Qui est pour, qui est contre ?

"Le libre-échange est le seul domaine qui oppose la totalité des économistes à la presque totalité des hommes politiques" (Paul Samuelson). Les économistes sont pour, même ceux qui ont cherché à amender les théories traditionnelles du commerce international (Krugman, Rodrick…). Le modèle de Ricardo avait certes des hypothèses spécifiques (pas de coûts de transport, des rendements d'échelle constants, deux pays et deux biens homogènes, des facteurs de production parfaitement mobiles…). Des hypothèses ont été levées, des raffinements ont été apportés, mais l'intuition géniale demeure : le libre-échange crée un surplus de richesse global, avec une meilleure allocation des ressources là où elles sont le plus productives et même les pays pauvres, avec une productivité beaucoup plus faible que les pays riches, ont intérêt à la libéralisation des échanges.

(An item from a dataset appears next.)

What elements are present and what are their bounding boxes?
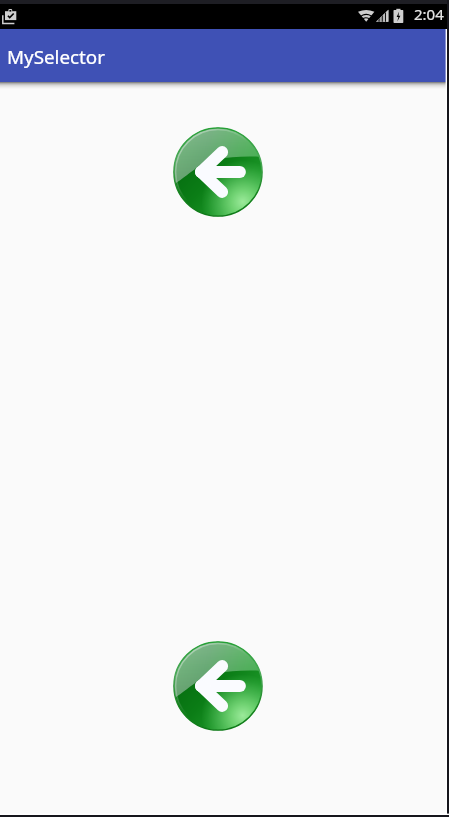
staticText: 2:04 <box>414 4 444 24</box>
button[interactable]: Back <box>173 641 263 731</box>
button[interactable]: Back <box>173 127 263 217</box>
staticText: MySelector <box>7 44 105 70</box>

Longtemps, les gens "de gauche" étaient pour et ceux "de droite" contre (voir les travaux de Suzanne Berger). Aux 18ème et 19ème siècles, les opposants au libre-échange sont les propriétaires fonciers soucieux de préserver la rente agricole et les conservateurs ruraux protectionnistes. L'exemple anglais des Corn Laws, tarifs douaniers sur les céréales imposées par les aristocrates en 1815 afin de maintenir des prix élevés malgré la fin du blocus Napoléonien, est bien connu. Ils furent critiqués par Ricardo et abolis en 1846, grâce à l'action de Cobden. En France, les tarifs Méline ont été mis en place pour protéger l'agriculture… ou les agriculteurs ! En face, les classes moyennes et les ouvriers étaient généralement pour le libre-échange, de façon à réduire le coût de la vie. Les Trade Unions britanniques ont historiquement été en faveur de la libéralisation des échanges pour élever le pouvoir d'achat. Ce n'est qu'au 20ème siècle que les positions se sont en partie inversées.

Au 20ème siècle, le protectionnisme a été promu par les nationalistes (fascistes/nazis) et les communistes. C'est peu dire que les différentes expériences autarciques (Amérique Latine, Pays de l'Est, monde arabe…) n'ont pas été de franches réussites : importation d'innovation bloquée, absence des gains de spécialisation, subventions à fonds perdus des industries nationales préjudiciables aux finances publiques, etc. L'Argentine constitue un exemple typique de cette politique : l'un des pays les plus riches du monde à la fin des années 1920 a manqué le train de la croissance qui a sorti tant de pays asiatiques de la misère. Or, la tendance récurrente de ce pays a consisté à protéger les industries nationales par des tarifs douaniers "éducateurs" !

C'est pourquoi, aujourd'hui, le libre-échange est exigé par des ONG soucieuses de développement (Oxfam…) et par la plupart des PED. C'est le cas du "Groupe de Cairns", à la pointe du combat contre les subventions agricoles des pays de l'OCDE et qui compte en son sein de nombreux pays du "tiers-monde" : Indonésie, Colombie, Philippines, Thaïlande…). En Afrique, la devise du NEPAD pourrait être "trade, not help".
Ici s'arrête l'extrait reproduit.